(Data records Opens)

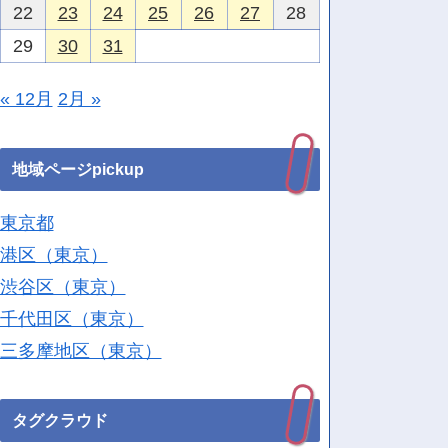
22
23
24
25
26
27
28
29
30
31
« 12月
2月 »
地域ページpickup
東京都
港区（東京）
渋谷区（東京）
千代田区（東京）
三多摩地区（東京）
タグクラウド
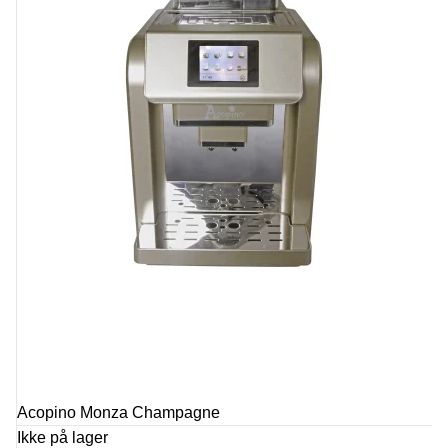
Acopino Monza Champagne
Ikke på lager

(Data records Closes)

Activity: The records are to be returned word for word, without any of their pictures.

Exercise result:
22
23
24
25
26
27
28
29
30
31
« 12月
2月 »
地域ページpickup
東京都
港区（東京）
渋谷区（東京）
千代田区（東京）
三多摩地区（東京）
タグクラウド
Acopino Monza Champagne
Ikke på lager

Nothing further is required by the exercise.